Well yes.  That 1963 Buick Skylark was indeed made in America – more than a quarter-century earlier.  It was probably purchased off of a used-car lot.  How many American auto workers were thus put to work by this Skylark’s owner when he or she bought this car used?  (Answer: None.)  But even if this car in 1989 was still owned and driven by the person who bought it new 26 years earlier, how many American auto workers had this person put to work in 1989 – or in 1979 – or in 1969 – or, for that matter, in 1964?  (Answer: None.)

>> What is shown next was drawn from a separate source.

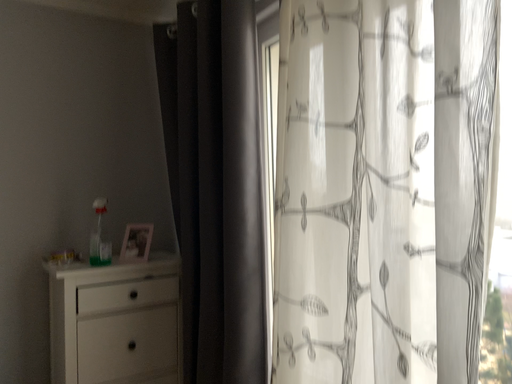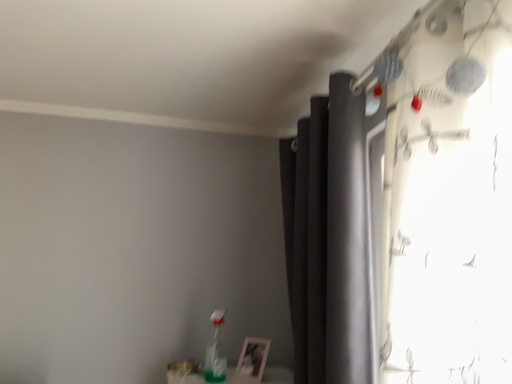 Question: How did the camera likely rotate when shooting the video?

Choices:
 (A) rotated right
 (B) rotated left

Answer: (B)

If to buy a foreign car is to “Put 10 Americans out of work!” then so, too, is to buy a used car an activity that puts ten Americans out of work.  Likewise, ten Americans are put out of work by simply continuing to drive a car already acquired.

…..

Protectionists’ assertions and arguments are dumb.  I confess to taking great pleasure in exposing the fallacies that infect them all.